Nous et les enfants de FANON. Des destins croisés

J’ai découvert pour la première fois l’existence de Frantz Fanon au cours d’une promenade d’été dans les rues d’Alger. J’avais 18 ans. Son nom, inscrit sur des plaques de rues ou de lycées, m’intriguait. Quelle était la place de ce « gaouri » (« occidental » en arabe) accepté dans l’agora algérienne, alors que tous les noms français avaient été systématiquement effacés depuis l’indépendance ?

Lorsque je demande qui était Frantz Fanon à Alger, les éloges ne manquent pas. Mais pourquoi, alors que j’ai grandi au pays des Lumières, aucun de mes manuels scolaires ne le mentionnait nulle part ? Comme si son existence était cachée, comme s’il était devenu honteux de le faire exister rien que par la pensée. 
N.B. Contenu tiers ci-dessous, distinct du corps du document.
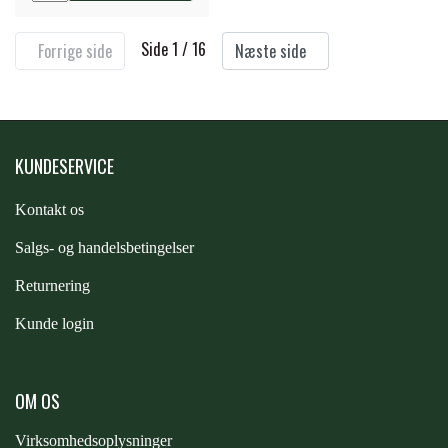
Side 1 / 16
Forrige side
Næste side
KUNDESERVICE
Kontakt os
S
algs- og handelsbetingelser
Returnering
Kunde login
OM OS
Virksomhedsoplysninger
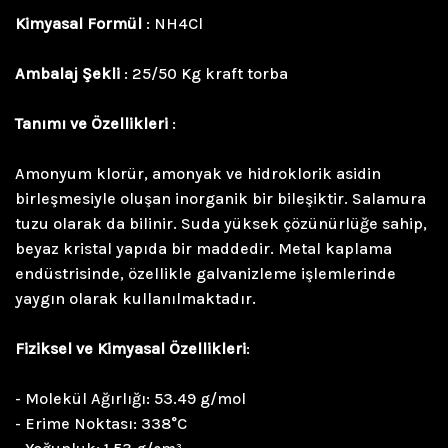
Kimyasal Formül
: NH4Cl
Ambalaj Şekli
: 25/50 Kg kraft torba
Tanımı ve Özellikleri
:
Amonyum klorür, amonyak ve hidroklorik asidin
birleşmesiyle oluşan inorganik bir bileşiktir. Salamura
tuzu olarak da bilinir. Suda yüksek çözünürlüğe sahip,
beyaz kristal yapıda bir maddedir. Metal kaplama
endüstrisinde, özellikle galvanizleme işlemlerinde
yaygın olarak kullanılmaktadır.
Fiziksel ve Kimyasal Özellikleri
:
- Molekül Ağırlığı: 53.49 g/mol
- Erime Noktası: 338°C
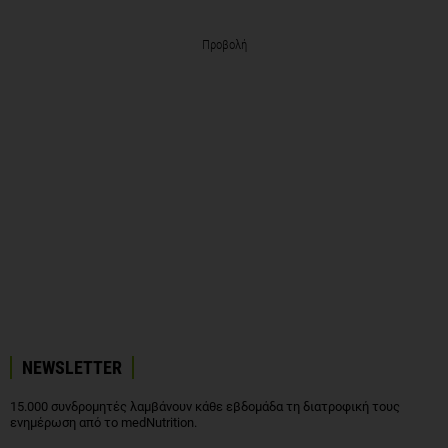
Προβολή
NEWSLETTER
15.000 συνδρομητές λαμβάνουν κάθε εβδομάδα τη διατροφική τους
ενημέρωση από το medNutrition.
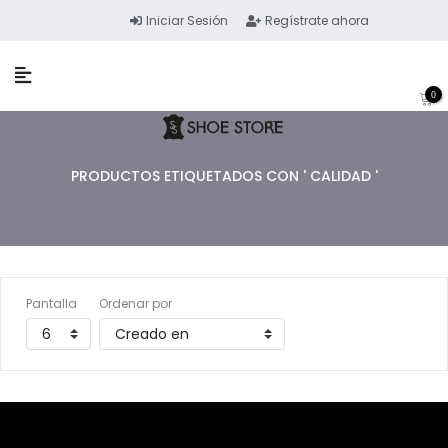
Iniciar Sesión
Regístrate ahora
0
PRODUCTOS ETIQUETADOS CON ' CALIDAD '
Pantalla
Ordenar por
Dans ma famille Algérie, il est un «martyr», un « grand homme ». Dans ma famille France, un secret de famille.

Mon père m’a un jour appris qu’il connaissait bien le fils de Frantz Fanon, Olivier. Il m’a raconté qu’ils avaient tous deux fréquenté le lycée Amara Rachid de Ben Aknoun, situé sur les hauteurs de la ville. Mais il n’a jamais rencontré le père d’Olivier, parti pour rejoindre la résistance algérienne dans le maquis.

Mon père aurait-il pu à l’époque imaginer ce qui allait se passer ?
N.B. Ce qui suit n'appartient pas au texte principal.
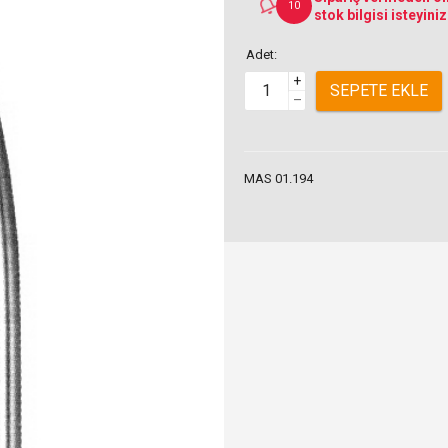
10
stok bilgisi isteyiniz
Adet:
+
SEPETE EKLE
–
MAS 01.194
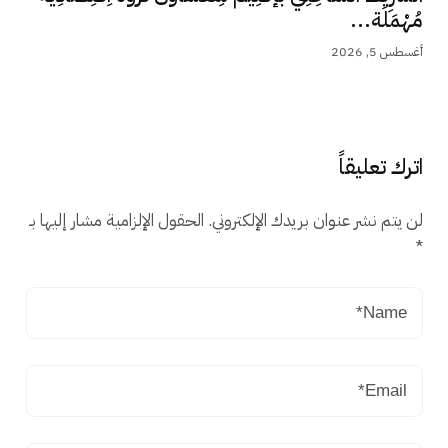
مُهْمَلَة...
أغسطس 5, 2026
اترك تعليقاً
لن يتم نشر عنوان بريدك الإلكتروني.
الحقول الإلزامية مشار إليها بـ
*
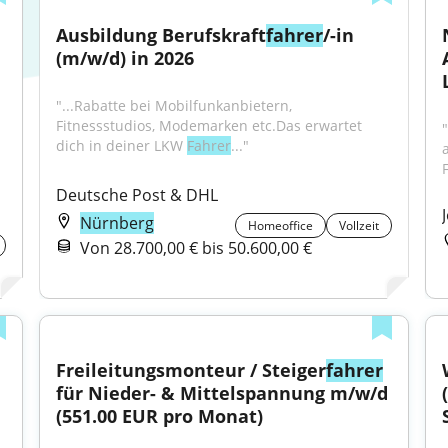
Ausbildung Berufskraft
fahrer
/-in 
(m/w/d) in 2026
"...Rabatte bei Mobilfunkanbietern, 
Fitnessstudios, Modemarken etc.Das erwartet 
dich in deiner LKW 
Fahrer
..."
Deutsche Post & DHL
Nürnberg
Homeoffice
Vollzeit
Von 28.700,00 € bis 50.600,00 €
Freileitungsmonteur / Steiger
fahrer
für Nieder- & Mittelspannung m/w/d 
(551.00 EUR pro Monat)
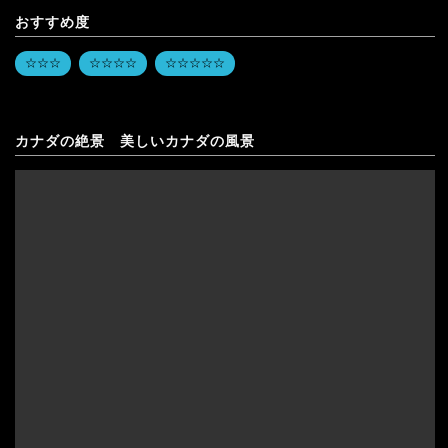
おすすめ度
☆☆☆
☆☆☆☆
☆☆☆☆☆
カナダの絶景 美しいカナダの風景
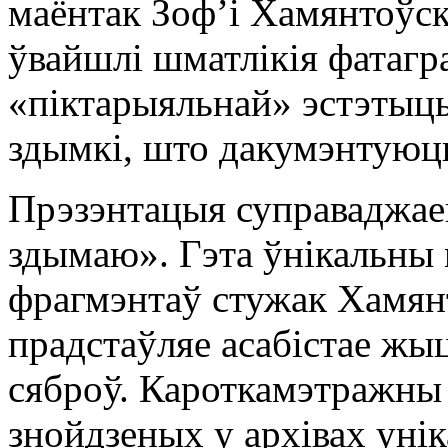
маёнтак Зоф’і Хамянтоўск
ўвайшлі шматлікія фатагра
«піктарыяльнай» эстэтыцы
здымкі, што дакумэнтуюц
Прэзэнтацыя суправаджае
здымаю». Гэта ўнікальны 
фрагмэнтаў стужак Хамянт
прадстаўляе асабістае жыц
сяброў. Кароткамэтражны
знойдзеных у архівах ун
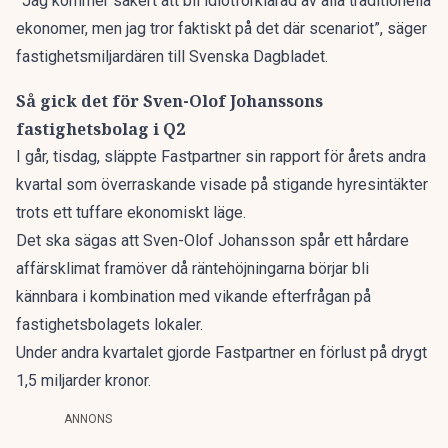
”Jag kommer säkert att bli idiotförklarad av alla traditionella
ekonomer, men jag tror faktiskt på det där scenariot”, säger
fastighetsmiljardären till
Svenska Dagbladet
.
Så gick det för Sven-Olof Johanssons
fastighetsbolag i Q2
I går, tisdag, släppte Fastpartner sin rapport för årets andra
kvartal som överraskande visade på stigande hyresintäkter
trots ett tuffare ekonomiskt läge.
Det ska sägas att Sven-Olof Johansson spår ett hårdare
affärsklimat framöver då räntehöjningarna börjar bli
kännbara i kombination med vikande efterfrågan på
fastighetsbolagets lokaler.
Under andra kvartalet gjorde Fastpartner en förlust på drygt
1,5 miljarder kronor.
ANNONS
Voir lui aussi son père rejoindre les rangs de l’Armée de Libération Nationale dans les montagnes de Kabylie et, comme Olivier, devenir le petit chef de famille, protéger la maman, et avoir un père décoré de la médaille de « Moudjahid » (« combattant »). Puis un jour devoir partir loin de ses terres, pour devenir un « immigré », épouser la culture des « Roumi » (c’est ainsi que mes grands-parents appelaient les colons français) et élever des enfants qui, presque par hasard, étudieront l’œuvre politique et psychiatrique de Fanon

La génération de mes grands-parents est celle de Frantz Fanon. L’héritage qu’elle nous laisse à nous, enfants et petits-enfants, est commun, traumatique, dense, complexe. Il se mélange et s’associe à ce qui fait notre identité métissée d’enfants français issus de l’immigration post-coloniale.

Frantz Fanon est un métisse. Comme son fils, comme nous, il a appris une autre langue que la sienne, et il s’est engagé corps et âme en Algérie. Il fait partie des bâtisseurs de l’Algérie d’aujourd’hui, comme nous faisons partie de ceux de la France de demain. 

Frantz Fanon est pour moi un modèle transculturel car il ouvre une voie où l’altérité est reconnue comme telle, s’exprime, s’affranchit.